* _Task to complete_
What is needed is an exact copy of the lines from the one containing "06 Aparadha Phole Mama.mp3" through the last line of the entries below, both included.

(Items from a data source)
###
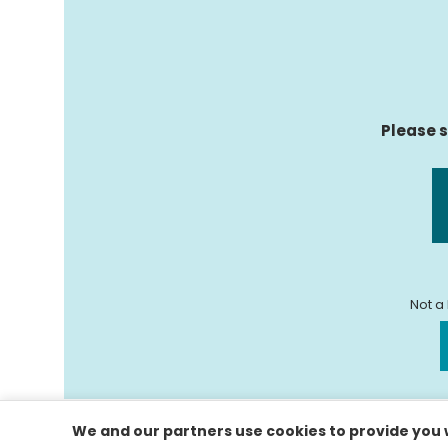
Please s
Not a
We and our partners use cookies to provide you w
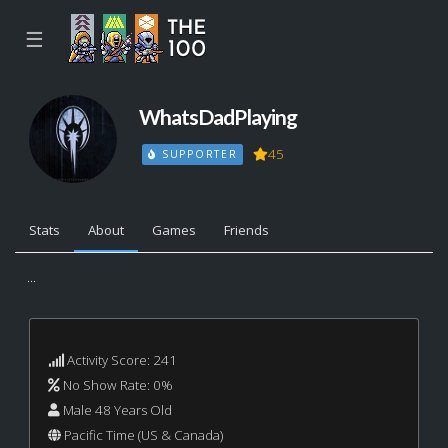
☰
WhatsDadPlaying
45
SUPPORTER
Stats
About
Games
Friends
...
Activity Score: 241
No Show Rate: 0%
Male 48 Years Old
Pacific Time (US & Canada)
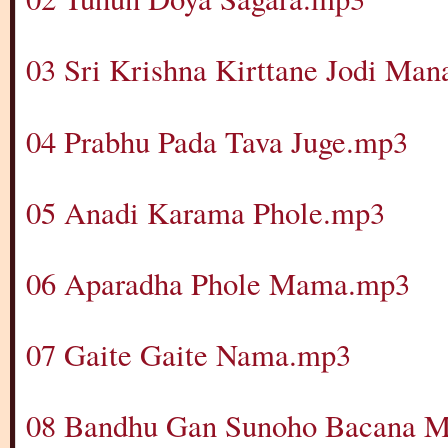
03 Sri Krishna Kirttane Jodi Ma
04 Prabhu Pada Tava Juge.mp3
05 Anadi Karama Phole.mp3
06 Aparadha Phole Mama.mp3
07 Gaite Gaite Nama.mp3
08 Bandhu Gan Sunoho Bacana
###
* _Answer area_
06 Aparadha Phole Mama.mp3
07 Gaite Gaite Nama.mp3
08 Bandhu Gan Sunoho Bacana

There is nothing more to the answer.